The 10-year mean precipitation response to anthropogenic aerosol in the simulations with both Tiedtke–Nordeng and CCFM convection is shown in Fig. 2. In addition to the “all effects” panel which shows the PD–PI difference with all feedbacks active, this is broken down into the separate large-scale and CCFM responses via the additional simulations as described above. (For Tiedtke–Nordeng convection, only large-scale response mechanisms exist.) These effects are of a similar magnitude and in many regions they can oppose one another such that the overall precipitation change is not clearly driven by one mechanism in particular. CCFM and the large-scale effects drive a decrease in precipitation in China, while there is little change in India due to compensation between large-scale and CCFM effects; partial compensation is also observed over the Amazon. Tiedtke–Nordeng convection, with only large-scale effects represented, shows some differences in the regional pattern of responses (e.g. in India and Australia), but also similarities in areas like China where the CCFM effect on precipitation is relatively weak. In the zonal mean, the difference remains noisy, with the only overall feature being a very small decrease in precipitation in the tropics coming from the large-scale effects – and even this has little statistical significance.

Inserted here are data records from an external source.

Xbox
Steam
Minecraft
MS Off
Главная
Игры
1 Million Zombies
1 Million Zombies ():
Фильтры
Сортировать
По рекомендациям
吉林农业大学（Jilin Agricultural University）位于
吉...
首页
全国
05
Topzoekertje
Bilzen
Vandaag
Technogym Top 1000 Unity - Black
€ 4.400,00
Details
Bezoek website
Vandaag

https://www.atmos-chem-phys.net/20/4445/2020/acp-20-4445-2020-f02

Figure 2Annual mean precipitation response (PD–PI) in ECHAM–HAM with Tiedtke (top) and CCFM (below) convection, with the latter decomposed into large-scale and convective mechanisms as listed in Table 2. The plots on the right-hand side show the zonal mean of the maps on the left. A further breakdown into individual process effects is included in the Supplement. (PD: present-day aerosol; PI: pre-industrial aerosol; stippling indicates areas where the PD–PI difference is statistically significant at the 95 % level, while the corresponding confidence interval is shaded on the zonal mean plots.)

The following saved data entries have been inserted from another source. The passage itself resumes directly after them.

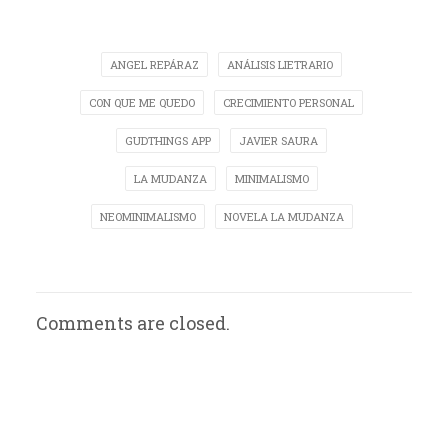
ANGEL REPÁRAZ
ANÁLISIS LIETRARIO
CON QUE ME QUEDO
CRECIMIENTO PERSONAL
GUDTHINGS APP
JAVIER SAURA
LA MUDANZA
MINIMALISMO
NEOMINIMALISMO
NOVELA LA MUDANZA
Comments are closed.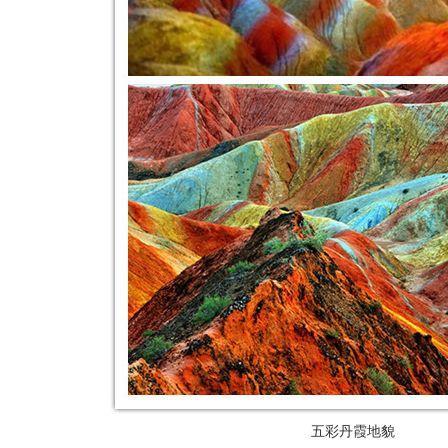
五彩丹霞地貌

Figure 3 shows the fraction of total precipitation which comes from the convective parameterisation when using CCFM (rather than from the large-scale cloud and precipitation scheme) and also the PD–PI change due to all effects and due to the convective microphysics alone. With CCFM, a slightly larger fraction of the total precipitation is produced in the convective parameterisation compared to Tiedtke–Nordeng convection (not shown), although this split is largely arbitrary and often varies from one model configuration to another (relating more to the difference between resolved and unresolved scales than the difference between observable cloud types). In both cases the fraction of tropical precipitation described as convective by the model is significantly larger than that classified as such by radar observations (Labbouz et al.2018). In addition to the above point about scale separation, this may also in part be due to the absence of mesoscale organisation with embedded stratiform precipitation in parameterised convection, one of the features highlighted by the Tropical Ocean–Global Atmosphere Coupled Ocean–Atmosphere Response Experiment (TOGA COARE; Houze1997; Halverson et al.1999). The main pattern visible in the response of the convective precipitation fraction to PD aerosol loading is a small but shows a statistically significant decrease over the continental northern mid-latitudes, coming from a combination of large-scale and CCFM effects (though the latter do not appear as significant in isolation), while a smaller decrease in the southern mid-latitudes results from the large-scale effects alone. This becomes clearer when looked at in the zonal mean.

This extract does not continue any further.